───── Supplied information ─────

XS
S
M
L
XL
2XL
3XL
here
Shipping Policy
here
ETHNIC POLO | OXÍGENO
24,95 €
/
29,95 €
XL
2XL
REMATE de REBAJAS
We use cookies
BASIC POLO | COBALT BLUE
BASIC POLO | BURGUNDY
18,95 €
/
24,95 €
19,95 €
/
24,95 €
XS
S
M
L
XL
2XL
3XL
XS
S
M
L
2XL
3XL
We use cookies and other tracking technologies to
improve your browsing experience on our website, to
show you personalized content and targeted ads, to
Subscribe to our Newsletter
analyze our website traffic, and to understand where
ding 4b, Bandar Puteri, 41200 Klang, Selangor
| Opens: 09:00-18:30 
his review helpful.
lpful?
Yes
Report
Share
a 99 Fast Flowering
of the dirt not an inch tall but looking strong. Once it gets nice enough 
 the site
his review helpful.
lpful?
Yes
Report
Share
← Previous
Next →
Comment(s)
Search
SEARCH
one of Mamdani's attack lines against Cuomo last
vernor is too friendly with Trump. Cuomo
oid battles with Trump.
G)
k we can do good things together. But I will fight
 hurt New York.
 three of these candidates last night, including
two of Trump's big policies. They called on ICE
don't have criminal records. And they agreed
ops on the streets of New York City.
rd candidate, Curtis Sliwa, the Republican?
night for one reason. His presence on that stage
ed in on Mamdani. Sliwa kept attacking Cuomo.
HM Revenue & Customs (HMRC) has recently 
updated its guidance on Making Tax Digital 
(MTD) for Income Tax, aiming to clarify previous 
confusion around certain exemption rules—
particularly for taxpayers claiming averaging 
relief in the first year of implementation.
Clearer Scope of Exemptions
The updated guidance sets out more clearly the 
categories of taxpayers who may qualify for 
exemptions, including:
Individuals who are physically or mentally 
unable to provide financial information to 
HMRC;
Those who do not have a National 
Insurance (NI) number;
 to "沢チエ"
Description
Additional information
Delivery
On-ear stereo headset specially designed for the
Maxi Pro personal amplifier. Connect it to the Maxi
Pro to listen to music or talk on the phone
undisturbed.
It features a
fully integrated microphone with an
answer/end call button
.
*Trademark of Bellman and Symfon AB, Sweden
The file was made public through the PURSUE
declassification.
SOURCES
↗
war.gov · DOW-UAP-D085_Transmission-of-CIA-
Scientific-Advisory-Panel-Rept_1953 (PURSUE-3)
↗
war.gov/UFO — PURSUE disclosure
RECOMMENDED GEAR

─────

The task:
Repeat the records above in full, word for word.

Result:
XS
S
M
L
XL
2XL
3XL
here
Shipping Policy
here
ETHNIC POLO | OXÍGENO
24,95 €
/
29,95 €
XL
2XL
REMATE de REBAJAS
We use cookies
BASIC POLO | COBALT BLUE
BASIC POLO | BURGUNDY
18,95 €
/
24,95 €
19,95 €
/
24,95 €
XS
S
M
L
XL
2XL
3XL
XS
S
M
L
2XL
3XL
We use cookies and other tracking technologies to
improve your browsing experience on our website, to
show you personalized content and targeted ads, to
Subscribe to our Newsletter
analyze our website traffic, and to understand where
ding 4b, Bandar Puteri, 41200 Klang, Selangor
| Opens: 09:00-18:30 
his review helpful.
lpful?
Yes
Report
Share
a 99 Fast Flowering
of the dirt not an inch tall but looking strong. Once it gets nice enough 
 the site
his review helpful.
lpful?
Yes
Report
Share
← Previous
Next →
Comment(s)
Search
SEARCH
one of Mamdani's attack lines against Cuomo last
vernor is too friendly with Trump. Cuomo
oid battles with Trump.
G)
k we can do good things together. But I will fight
 hurt New York.
 three of these candidates last night, including
two of Trump's big policies. They called on ICE
don't have criminal records. And they agreed
ops on the streets of New York City.
rd candidate, Curtis Sliwa, the Republican?
night for one reason. His presence on that stage
ed in on Mamdani. Sliwa kept attacking Cuomo.
HM Revenue & Customs (HMRC) has recently 
updated its guidance on Making Tax Digital 
(MTD) for Income Tax, aiming to clarify previous 
confusion around certain exemption rules—
particularly for taxpayers claiming averaging 
relief in the first year of implementation.
Clearer Scope of Exemptions
The updated guidance sets out more clearly the 
categories of taxpayers who may qualify for 
exemptions, including:
Individuals who are physically or mentally 
unable to provide financial information to 
HMRC;
Those who do not have a National 
Insurance (NI) number;
 to "沢チエ"
Description
Additional information
Delivery
On-ear stereo headset specially designed for the
Maxi Pro personal amplifier. Connect it to the Maxi
Pro to listen to music or talk on the phone
undisturbed.
It features a
fully integrated microphone with an
answer/end call button
.
*Trademark of Bellman and Symfon AB, Sweden
The file was made public through the PURSUE
declassification.
SOURCES
↗
war.gov · DOW-UAP-D085_Transmission-of-CIA-
Scientific-Advisory-Panel-Rept_1953 (PURSUE-3)
↗
war.gov/UFO — PURSUE disclosure
RECOMMENDED GEAR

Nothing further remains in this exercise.